Investors seeking to capitalize on the current artificial intelligence (AI) boom often consider exchange-traded funds (ETFs) as a viable option. One fund that has gained popularity is the Vanguard Russell 1000 Growth ETF (VONG), known for its low expense ratio of 0.06% and its portfolio of large U.S. companies included in the Russell 1000 Index. This ETF provides exposure to a significant number of stocks, including major players in the AI sector. However, recent analysis points to several limitations that might make it a less favorable choice for many investors.
Over the past year, VONG has lagged behind the tech-heavy Nasdaq-100 index while maintaining performance levels similar to the broader S&P 500 index. A critical examination of this fund reveals that despite its name suggesting a broad collection of stocks, it only holds 387. A striking 59% of its assets are concentrated in the technology sector, with the top five holdings—Nvidia, Apple, Microsoft, Broadcom, and Amazon—comprising nearly 43% of the total fund. This concentration raises concerns about diversification, as it suggests a heavy reliance on a few large tech names.
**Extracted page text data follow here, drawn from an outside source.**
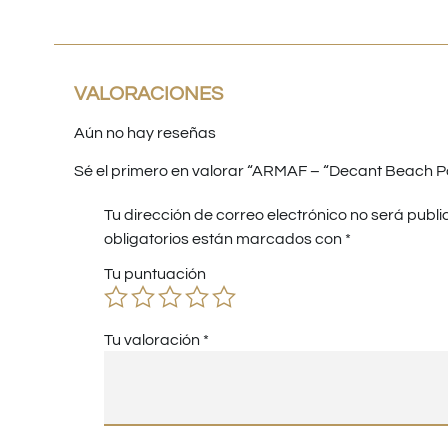
VALORACIONES
Aún no hay reseñas
Sé el primero en valorar “ARMAF – “Decant Beach Pa
Tu dirección de correo electrónico no será publi
obligatorios están marcados con
*
Tu puntuación
Tu valoración
*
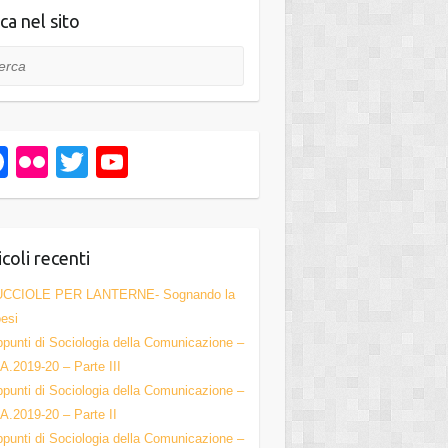
ca nel sito
ca
F
Fl
T
Y
a
ic
wi
o
c
kr
tt
u
e
er
T
icoli recenti
b
u
UCCIOLE PER LANTERNE- Sognando la
o
b
esi
punti di Sociologia della Comunicazione –
o
e
A.2019-20 – Parte III
k
C
punti di Sociologia della Comunicazione –
h
A.2019-20 – Parte II
punti di Sociologia della Comunicazione –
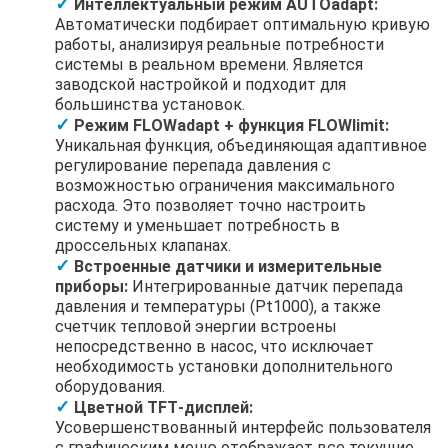
Интеллектуальный режим AUTOadapt:
Автоматически подбирает оптимальную кривую
работы, анализируя реальные потребности
системы в реальном времени. Является
заводской настройкой и подходит для
большинства установок.
Режим FLOWadapt + функция FLOWlimit:
Уникальная функция, объединяющая адаптивное
регулирование перепада давления с
возможностью ограничения максимального
расхода. Это позволяет точно настроить
систему и уменьшает потребность в
дроссельных клапанах.
Встроенные датчики и измерительные
приборы:
Интегрированные датчик перепада
давления и температуры (Pt1000), а также
счетчик тепловой энергии встроены
непосредственно в насос, что исключает
необходимость установки дополнительного
оборудования.
Цветной TFT‑дисплей:
Усовершенствованный интерфейс пользователя
с графическим меню отображает все текущие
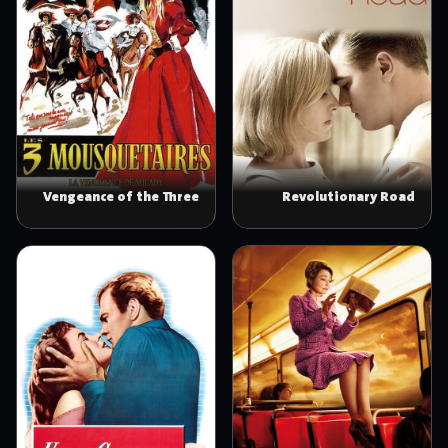
Vengeance of the Three
Revolutionary Road
Musketeers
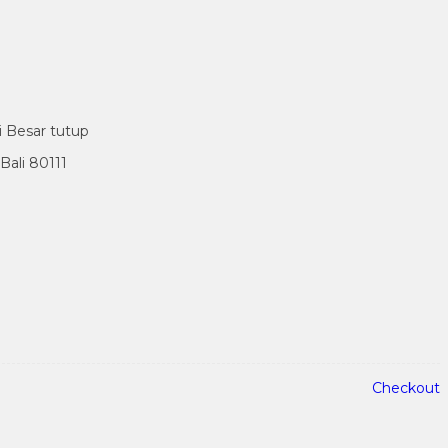
i Besar tutup
ali 80111
Checkout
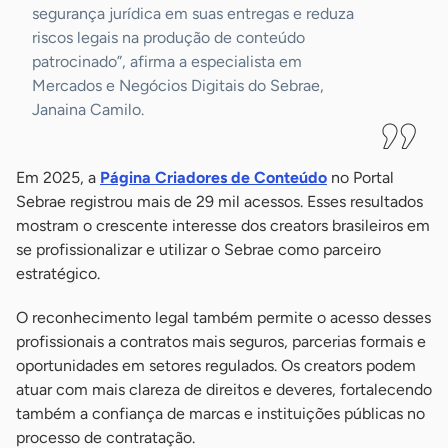
segurança jurídica em suas entregas e reduza
riscos legais na produção de conteúdo
patrocinado”, afirma a especialista em
Mercados e Negócios Digitais do Sebrae,
Janaina Camilo.
Em 2025, a
Página Criadores de Conteúdo
no Portal
Sebrae registrou mais de 29 mil acessos. Esses resultados
mostram o crescente interesse dos creators brasileiros em
se profissionalizar e utilizar o Sebrae como parceiro
estratégico.
O reconhecimento legal também permite o acesso desses
profissionais a contratos mais seguros, parcerias formais e
oportunidades em setores regulados. Os creators podem
atuar com mais clareza de direitos e deveres, fortalecendo
também a confiança de marcas e instituições públicas no
processo de contratação.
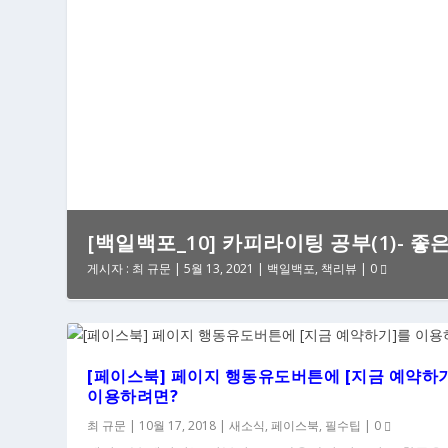
[백일백포_10] 카피라이팅 공부(1)- 좋
게시자 :
최 규문
|
5월 13, 2021
|
백일백포
,
책리뷰
|
0
[페이스북] 페이지 행동유도버튼에 [지금 예약하
이용하려면?
최 규문
|
10월 17, 2018
|
새소식
,
페이스북
,
필수팁
|
0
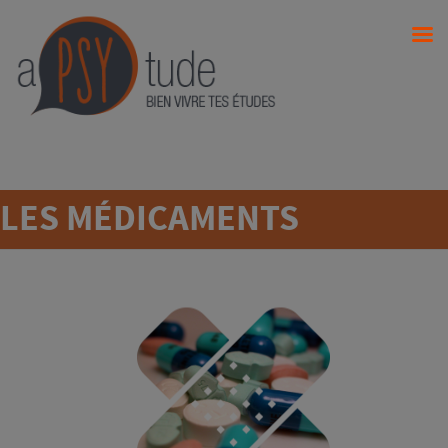
LES MÉDICAMENTS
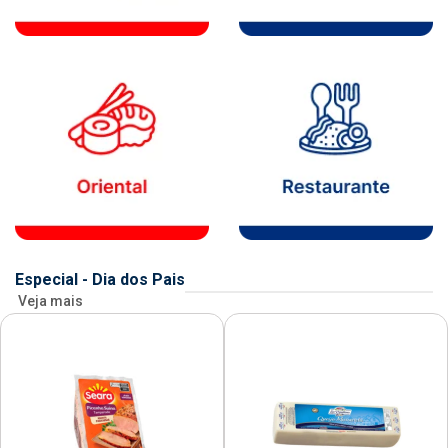
Especial - Dia dos Pais
Veja mais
For investors looking for alternatives, two other Vanguard ETFs may offer better opportunities. The Vanguard Information Technology ETF (VGT), for example, focuses entirely on the technology sector, holding 317 stocks. With an expense ratio of just 0.09%, VGT has delivered impressive average annual returns of 24% over the past decade, significantly outperforming VONG, which averaged 18% during the same period.
On the other hand, for those who prefer a more diversified investment approach, the Vanguard S&P 500 ETF (VOO) presents a compelling option. This fund tracks the performance of the top 500 publicly traded U.S. companies, featuring a mix of sectors including financials, communication services, consumer discretionary, and healthcare, along with a 32.9% stake in technology. VOO has a lower expense ratio of 0.03% and has produced a respectable average annual return of 15% over the past ten years.
Investors weighing their options may find that VONG sits uncomfortably in the middle. For those committed to technology investments, VGT or a Nasdaq-100 tracking ETF could be more appealing. Meanwhile, VOO offers a straightforward pathway to diversification, potentially providing lower risk and reduced volatility in an uncertain market.